[Opening Exercise materials section]
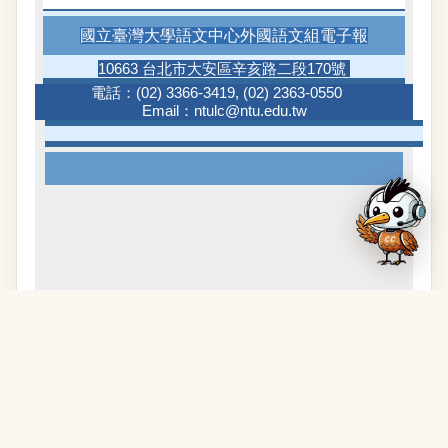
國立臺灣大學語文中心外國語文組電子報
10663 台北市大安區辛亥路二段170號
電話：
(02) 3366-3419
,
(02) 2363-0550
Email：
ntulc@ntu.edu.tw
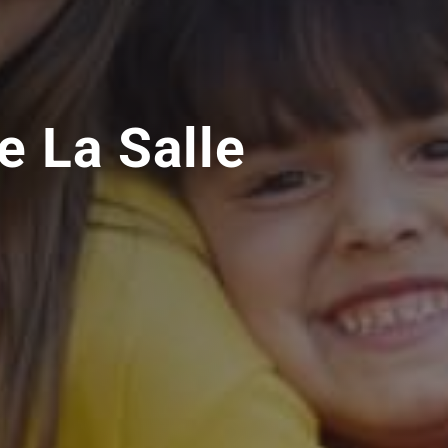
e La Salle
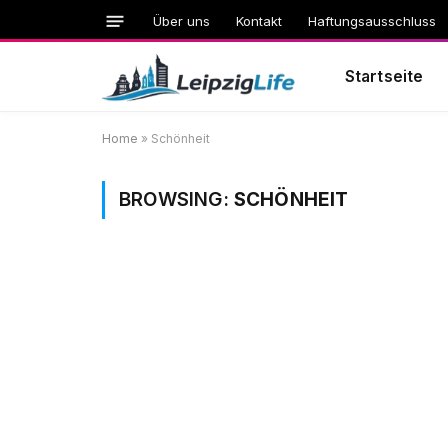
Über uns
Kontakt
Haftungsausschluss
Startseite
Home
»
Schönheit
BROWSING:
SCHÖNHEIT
[Closing Exercise materials section]
[Opening Exercise materials section]
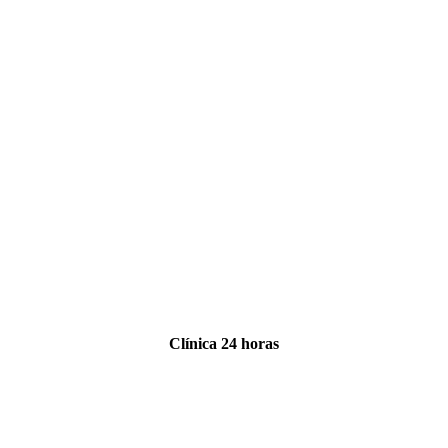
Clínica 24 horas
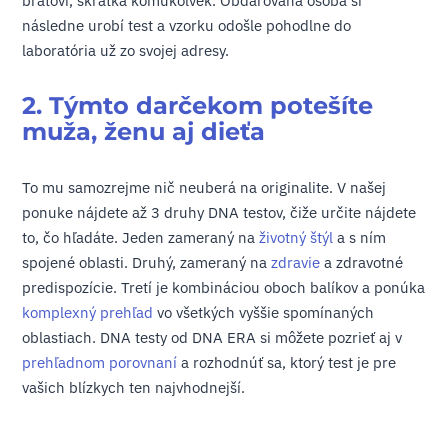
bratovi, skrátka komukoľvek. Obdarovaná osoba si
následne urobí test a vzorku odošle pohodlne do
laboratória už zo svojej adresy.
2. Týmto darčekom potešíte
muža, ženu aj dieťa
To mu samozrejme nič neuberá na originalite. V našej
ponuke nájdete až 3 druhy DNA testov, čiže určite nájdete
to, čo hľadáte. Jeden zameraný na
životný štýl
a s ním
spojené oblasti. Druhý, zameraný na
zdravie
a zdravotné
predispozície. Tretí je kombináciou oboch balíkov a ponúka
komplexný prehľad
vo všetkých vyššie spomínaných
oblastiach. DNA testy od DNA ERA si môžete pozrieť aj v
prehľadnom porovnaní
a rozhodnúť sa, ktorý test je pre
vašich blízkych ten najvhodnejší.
[Closing Exercise materials section]
[Opening Exercise materials section]
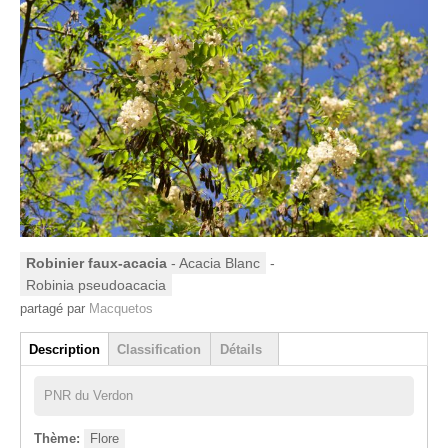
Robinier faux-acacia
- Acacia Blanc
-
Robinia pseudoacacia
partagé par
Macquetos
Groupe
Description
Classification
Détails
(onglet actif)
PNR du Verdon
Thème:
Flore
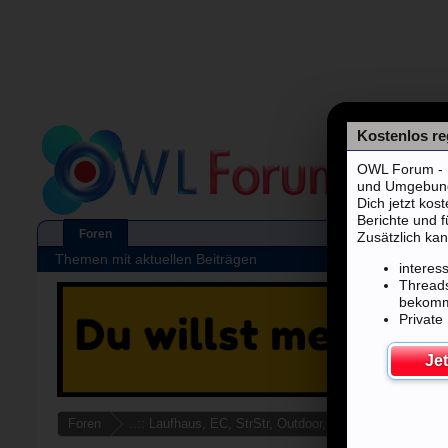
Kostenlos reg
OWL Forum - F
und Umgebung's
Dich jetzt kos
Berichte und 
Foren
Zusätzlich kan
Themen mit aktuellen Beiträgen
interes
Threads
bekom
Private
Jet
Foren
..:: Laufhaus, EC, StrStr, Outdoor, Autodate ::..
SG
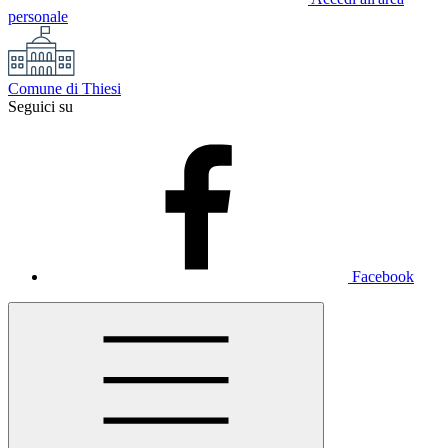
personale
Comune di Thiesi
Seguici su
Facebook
[Closing Exercise materials section]
Directions for this task
Tally the lines of the listing above that include the string "zameraný". Provide the total alone.

Solution for this problem
2